(Another) conversation with a human: “Who Misses You?”

Chatting at the table after a yummy and healthy dinner of salad from the garden, veggie kale tofu pie, and blueberry cobbler… my little guy said, “I missed you, Grandma.”

“I missed you too, Theo-saurus”

“That’s not my name. I’m a dimedatron.”

“Ok. I missed you too, Mr. Dimedatron.

“I missed you so much, Grandma. All the time.”

After another bite of blueberry cobbler,

“Why do you go away? I want you here forever and ever!”

“But I go home because that’s where my house is. I come to visit you and Mommy and Daddy and then I go home. But I’m here now, right?”

{Thinking for a minute. Pondering…}

“Grandma?”

“Yes, Mr. Dimedatron?”

“When you’re here at Theo’s house, who misses you from your house?”

Awkward silence around the dinner table. We all looked at each other.
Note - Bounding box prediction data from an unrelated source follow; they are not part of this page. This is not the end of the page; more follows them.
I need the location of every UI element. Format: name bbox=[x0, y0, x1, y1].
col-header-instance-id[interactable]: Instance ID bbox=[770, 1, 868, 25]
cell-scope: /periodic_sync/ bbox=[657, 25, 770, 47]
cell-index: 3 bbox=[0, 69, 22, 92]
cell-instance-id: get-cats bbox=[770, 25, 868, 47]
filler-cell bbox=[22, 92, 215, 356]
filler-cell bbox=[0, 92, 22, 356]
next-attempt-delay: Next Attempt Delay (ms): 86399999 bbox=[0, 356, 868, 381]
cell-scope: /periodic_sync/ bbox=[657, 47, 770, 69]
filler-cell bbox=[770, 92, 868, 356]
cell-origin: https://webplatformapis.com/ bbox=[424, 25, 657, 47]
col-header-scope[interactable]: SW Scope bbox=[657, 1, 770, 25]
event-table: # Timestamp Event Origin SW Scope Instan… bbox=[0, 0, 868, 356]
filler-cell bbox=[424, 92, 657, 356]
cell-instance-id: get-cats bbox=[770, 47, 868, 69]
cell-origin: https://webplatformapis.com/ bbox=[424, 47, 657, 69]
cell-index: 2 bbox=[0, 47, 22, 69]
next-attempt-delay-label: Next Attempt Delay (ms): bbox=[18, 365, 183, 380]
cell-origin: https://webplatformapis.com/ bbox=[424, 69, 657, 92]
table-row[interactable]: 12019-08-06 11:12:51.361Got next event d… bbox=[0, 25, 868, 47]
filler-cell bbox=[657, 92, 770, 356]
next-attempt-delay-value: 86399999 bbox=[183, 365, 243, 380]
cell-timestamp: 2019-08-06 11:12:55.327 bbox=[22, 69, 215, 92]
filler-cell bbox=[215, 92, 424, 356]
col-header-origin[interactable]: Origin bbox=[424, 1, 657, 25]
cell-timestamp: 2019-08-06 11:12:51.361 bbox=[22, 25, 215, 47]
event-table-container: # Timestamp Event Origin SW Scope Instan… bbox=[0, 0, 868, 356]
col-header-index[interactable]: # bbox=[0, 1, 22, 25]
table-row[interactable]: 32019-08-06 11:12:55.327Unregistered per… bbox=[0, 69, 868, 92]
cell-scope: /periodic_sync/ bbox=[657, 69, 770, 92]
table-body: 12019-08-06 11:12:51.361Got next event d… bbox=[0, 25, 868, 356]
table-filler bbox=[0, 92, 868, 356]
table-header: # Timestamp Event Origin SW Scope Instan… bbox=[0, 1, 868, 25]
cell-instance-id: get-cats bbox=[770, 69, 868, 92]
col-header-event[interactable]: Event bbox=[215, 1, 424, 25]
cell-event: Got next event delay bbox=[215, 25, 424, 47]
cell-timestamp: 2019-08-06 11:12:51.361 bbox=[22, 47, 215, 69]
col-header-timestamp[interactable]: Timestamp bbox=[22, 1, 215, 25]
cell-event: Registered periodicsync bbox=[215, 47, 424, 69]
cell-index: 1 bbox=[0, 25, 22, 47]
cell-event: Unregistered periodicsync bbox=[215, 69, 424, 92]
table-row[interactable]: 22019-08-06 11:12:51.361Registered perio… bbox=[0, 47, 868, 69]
What do I say? The sad truth is that no one misses me. No one at all.

So I replied…

“The coyote and the bunnies and the birds and the lizards miss me very much.”

And that satisfied him. For now. He has more compassion and empathy in his little three-year-old body than most adults.

No one misses me when I go away.

Harsh tragic truth.

A totally full moon post.

Glass half full.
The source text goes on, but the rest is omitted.